Re-filed lawsuit asks that residents be allowed to use analog electric meter at no extra cost
By: Melissa Jenco |
Opponents of Naperville’s smart meter program have re-filed their federal lawsuit to include more evidence to back up their concerns over health, safety and security and show their constitutional rights are being violated.
The amended lawsuit now seeks to force the city to replace smart meters with analog meters upon residents’ request at no cost.
“A lot of new information has come out in the past year and a lot of additional bad behavior from the city,” said Doug Ibendahl, attorney for the smart meter opponents.
The city has installed smart meters on more than 57,000 homes that officials say will help them operate the electric system in a more efficient, reliable and cost-effective manner.
But members of the Naperville Smart Meter Awareness group filed a federal lawsuit in December 2011 citing “a multitude of serious health, safety, security and privacy concerns” over the meters that wirelessly transmit data about electric use to the city, which runs the utility.

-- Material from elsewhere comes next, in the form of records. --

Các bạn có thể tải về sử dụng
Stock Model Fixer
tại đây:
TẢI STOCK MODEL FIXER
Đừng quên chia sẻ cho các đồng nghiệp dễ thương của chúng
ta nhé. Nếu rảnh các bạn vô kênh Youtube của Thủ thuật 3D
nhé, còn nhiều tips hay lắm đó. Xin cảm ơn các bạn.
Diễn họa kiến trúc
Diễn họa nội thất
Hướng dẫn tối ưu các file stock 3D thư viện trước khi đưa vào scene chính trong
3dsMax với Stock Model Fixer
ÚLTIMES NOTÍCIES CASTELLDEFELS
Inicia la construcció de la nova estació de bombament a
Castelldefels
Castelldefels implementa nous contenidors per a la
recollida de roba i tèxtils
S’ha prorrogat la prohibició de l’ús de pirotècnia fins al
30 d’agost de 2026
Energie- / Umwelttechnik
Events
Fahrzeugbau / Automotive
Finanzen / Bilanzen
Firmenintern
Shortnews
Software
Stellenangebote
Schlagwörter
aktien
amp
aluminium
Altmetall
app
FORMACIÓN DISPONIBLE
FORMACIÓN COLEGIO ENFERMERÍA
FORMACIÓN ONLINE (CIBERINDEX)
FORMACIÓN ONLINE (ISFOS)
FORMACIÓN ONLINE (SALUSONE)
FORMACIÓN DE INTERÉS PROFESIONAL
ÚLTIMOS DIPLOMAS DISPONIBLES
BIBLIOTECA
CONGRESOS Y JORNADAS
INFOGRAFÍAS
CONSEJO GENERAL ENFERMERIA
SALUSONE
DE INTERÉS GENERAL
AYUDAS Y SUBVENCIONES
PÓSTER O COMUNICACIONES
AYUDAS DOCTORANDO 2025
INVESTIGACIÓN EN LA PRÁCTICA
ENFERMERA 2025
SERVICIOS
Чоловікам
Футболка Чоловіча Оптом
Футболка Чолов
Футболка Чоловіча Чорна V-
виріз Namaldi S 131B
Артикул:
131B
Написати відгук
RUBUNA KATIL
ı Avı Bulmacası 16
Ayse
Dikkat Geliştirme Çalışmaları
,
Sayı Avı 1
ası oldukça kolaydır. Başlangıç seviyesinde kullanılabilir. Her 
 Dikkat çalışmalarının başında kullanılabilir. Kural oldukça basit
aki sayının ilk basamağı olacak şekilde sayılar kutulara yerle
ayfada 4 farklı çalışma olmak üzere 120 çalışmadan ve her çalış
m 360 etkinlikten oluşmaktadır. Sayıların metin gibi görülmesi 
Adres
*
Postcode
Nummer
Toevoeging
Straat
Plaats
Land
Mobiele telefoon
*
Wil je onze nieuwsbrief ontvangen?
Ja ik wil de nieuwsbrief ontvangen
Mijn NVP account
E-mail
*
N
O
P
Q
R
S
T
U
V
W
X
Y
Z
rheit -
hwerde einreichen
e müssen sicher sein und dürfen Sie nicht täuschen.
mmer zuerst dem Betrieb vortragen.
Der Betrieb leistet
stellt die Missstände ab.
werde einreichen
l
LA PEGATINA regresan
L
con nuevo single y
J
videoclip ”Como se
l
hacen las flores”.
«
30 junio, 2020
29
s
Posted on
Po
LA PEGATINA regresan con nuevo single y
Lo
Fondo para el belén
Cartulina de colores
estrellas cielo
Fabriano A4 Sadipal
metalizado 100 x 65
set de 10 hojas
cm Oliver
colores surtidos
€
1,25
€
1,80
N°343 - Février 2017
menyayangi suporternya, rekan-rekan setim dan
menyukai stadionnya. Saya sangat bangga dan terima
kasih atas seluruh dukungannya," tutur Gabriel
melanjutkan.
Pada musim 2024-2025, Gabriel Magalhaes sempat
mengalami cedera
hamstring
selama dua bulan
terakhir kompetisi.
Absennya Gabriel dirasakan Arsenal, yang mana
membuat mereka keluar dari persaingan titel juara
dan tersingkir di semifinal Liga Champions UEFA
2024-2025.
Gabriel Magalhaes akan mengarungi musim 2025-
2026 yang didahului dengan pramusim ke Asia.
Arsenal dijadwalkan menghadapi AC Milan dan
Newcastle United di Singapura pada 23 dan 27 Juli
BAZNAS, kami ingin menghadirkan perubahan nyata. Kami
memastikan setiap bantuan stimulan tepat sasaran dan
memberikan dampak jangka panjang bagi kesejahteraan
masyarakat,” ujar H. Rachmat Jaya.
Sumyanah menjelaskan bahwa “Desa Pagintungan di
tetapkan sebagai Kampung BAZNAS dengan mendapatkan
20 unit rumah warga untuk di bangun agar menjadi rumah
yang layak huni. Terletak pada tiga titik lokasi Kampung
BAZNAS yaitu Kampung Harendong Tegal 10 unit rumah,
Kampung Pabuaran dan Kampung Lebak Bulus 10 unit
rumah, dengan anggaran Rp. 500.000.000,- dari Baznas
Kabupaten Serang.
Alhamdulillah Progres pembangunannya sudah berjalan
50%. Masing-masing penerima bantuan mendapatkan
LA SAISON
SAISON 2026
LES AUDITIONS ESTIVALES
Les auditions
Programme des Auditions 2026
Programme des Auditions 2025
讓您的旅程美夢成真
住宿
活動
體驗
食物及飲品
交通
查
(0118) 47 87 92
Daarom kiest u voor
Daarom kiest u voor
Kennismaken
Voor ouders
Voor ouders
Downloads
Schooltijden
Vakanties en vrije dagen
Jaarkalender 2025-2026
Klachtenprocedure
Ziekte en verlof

Judge John Z. Lee questioned both sides about the case for about two hours in September and issued a 24-page written decision last month that dismisses claims residents’ constitutional rights are being violated. However, he allowed the smart meter opponents to re-file an amended lawsuit.
The revised litigation describes some of the clashes the opponents have had with the city including the January arrests of two of its leaders for interfering with meter installation. It also touches on issues other cities have had with fires related to smart meter installation, points to the hacking of Naperville’s website to show there are security risks and further details concerns over the effect of radio frequency on health.
The suit alleges violations of residents’ constitutional rights to due process, equal protection, protection from unreasonable searches and protection from invasion of privacy. It also now accuses the city of violating the Americans with Disabilities Act.
City officials have repeatedly said the meters are safe and that safeguards are in place to protect customers’ privacy. City Attorney Margo Ely said she again will ask Lee to dismiss the lawsuit.
“We believe the lawsuit lacks merit,” she said. “I think it’s a fair public policy debate to have, but smart meters do not violate people’s constitutional rights.”